Javier Peralta '21

Summer Research Scholar with Margaret Anne Hinkle, Summer 2018

This summer, I had the opportunity to work under the supervisor of Professor Hinkle in W&L's geochemistry lab. My research focused on fungal bioremediation of manganese oxidizes from coal mine drainage (CMD) and how various buffers can impact the biogeochemical process.

As with any mining operation, coal mining creates a significant amount of wastewater, which is then treated for heavy metal contamination. Manganese is usually the final heavy metal that is remediated from the wastewater. It is typically dissolved into the water as a Mn (II), making it soluble and difficult to remove. To facilitate its removal, the manganese is typically oxidized to Mn (IV) through abiotic processes, allowing it to bond with oxygen and create minerals such as δ-MnO2. This mineral can then be used for scavenging other toxic heavy metals present in the water given its layered/tunnel atomic structure.

Although abiotic processes are usually employed to oxidize the manganese, bioremediation has drawn a lot of attention given the speed at which it occurs. Studies that have looked at the rate of biogenic formation of δ-MnO2 claim that microorganisms can accelerate oxidation by five orders of magnitude over abiotic oxidation. Moreover, a shift to bioremediation of manganese can prove to be more cost effective and is less likely to form by-products. Despite the potential benefits, there is still a great lack of knowledge when it comes to understanding how microorganisms, such as bacteria and fungi, are capable of oxidizing manganese is such an effective way.
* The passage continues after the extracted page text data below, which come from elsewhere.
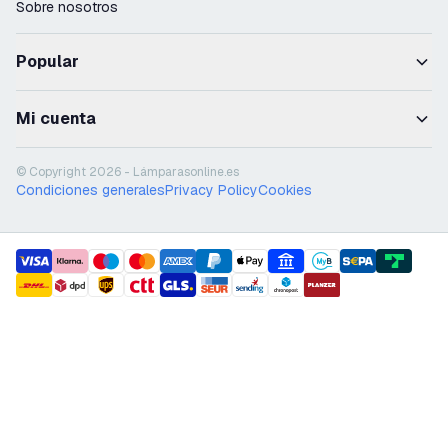
Sobre nosotros
Popular
Mi cuenta
© Copyright 2026 - Lámparasonline.es
Condiciones generales
Privacy Policy
Cookies
payment methods
shipment methods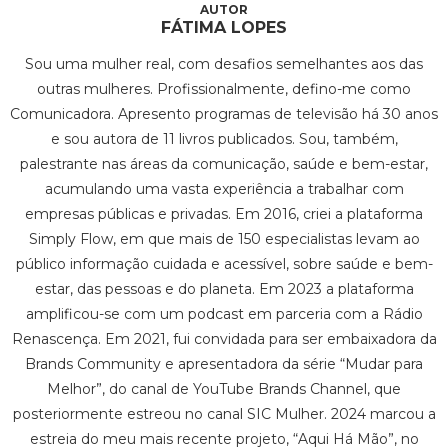
FÁTIMA LOPES
Sou uma mulher real, com desafios semelhantes aos das
outras mulheres. Profissionalmente, defino-me como
Comunicadora. Apresento programas de televisão há 30 anos
e sou autora de 11 livros publicados. Sou, também,
palestrante nas áreas da comunicação, saúde e bem-estar,
acumulando uma vasta experiência a trabalhar com
empresas públicas e privadas. Em 2016, criei a plataforma
Simply Flow, em que mais de 150 especialistas levam ao
público informação cuidada e acessível, sobre saúde e bem-
estar, das pessoas e do planeta. Em 2023 a plataforma
amplificou-se com um podcast em parceria com a Rádio
Renascença. Em 2021, fui convidada para ser embaixadora da
Brands Community e apresentadora da série “Mudar para
Melhor”, do canal de YouTube Brands Channel, que
posteriormente estreou no canal SIC Mulher. 2024 marcou a
estreia do meu mais recente projeto, “Aqui Há Mão”, no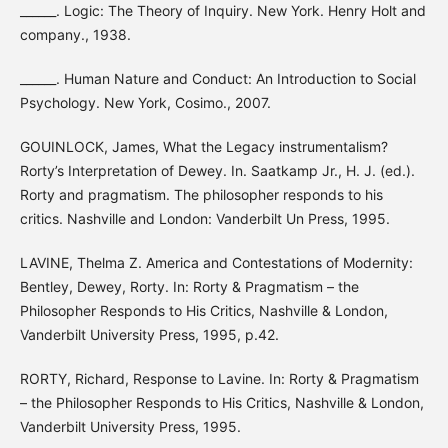
______. Logic: The Theory of Inquiry. New York. Henry Holt and
company., 1938.
______. Human Nature and Conduct: An Introduction to Social
Psychology. New York, Cosimo., 2007.
GOUINLOCK, James, What the Legacy instrumentalism?
Rorty’s Interpretation of Dewey. In. Saatkamp Jr., H. J. (ed.).
Rorty and pragmatism. The philosopher responds to his
critics. Nashville and London: Vanderbilt Un Press, 1995.
LAVINE, Thelma Z. America and Contestations of Modernity:
Bentley, Dewey, Rorty. In: Rorty & Pragmatism – the
Philosopher Responds to His Critics, Nashville & London,
Vanderbilt University Press, 1995, p.42.
RORTY, Richard, Response to Lavine. In: Rorty & Pragmatism
– the Philosopher Responds to His Critics, Nashville & London,
Vanderbilt University Press, 1995.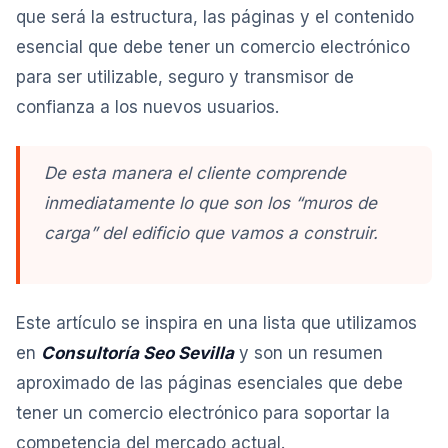
que será la estructura, las páginas y el contenido
esencial que debe tener un comercio electrónico
para ser utilizable, seguro y transmisor de
confianza a los nuevos usuarios.
De esta manera el cliente comprende
inmediatamente lo que son los “muros de
carga” del edificio que vamos a construir.
Este artículo se inspira en una lista que utilizamos
en
Consultoría Seo Sevilla
y son un resumen
aproximado de las páginas esenciales que debe
tener un comercio electrónico para soportar la
competencia del mercado actual.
In an effort to add to the body of knowledge of geomycology, my research looked into how employing distinct buffers impacted the fungi's oxidative capacities, with the hope of finding a buffer that has the least effect on the process. We did this by culturing six different sample sets of Paraconiothyrium Sporulosum in AY media with designated buffer in each set, as well as a Mn-free sample set and a buffer-free control. Once the sample sets were made, the fungi were stored and allowed to grow for about two weeks. The pH was checked and recorded every day, a small amount of media was collected each day for UV-VIS analysis, and pictures were taken to track changes in fungal growth. After two weeks, the fungi were prepared for SEM-EDS analysis, the remaining filtrate was collected, and the pH and Mn (II) data was compiled for spreadsheet analysis.

Spending my summer in Professor Hinkle's lab was an incredible experience for me. Her lab environment allowed for me to both learn from her guidance and experience but also required me to be independent and free thinking when it came to my work and my research. I learned valuable skills in general research protocol as well as gained a variety lab skills and techniques. I was exposed to the literature behind my project, gaining an insight on how scholars seek to understand the natural world and its overwhelming intricacies. Overall, I came to realize how little we know as fact, which sparked within me a desire to further pursue research opportunities in geology.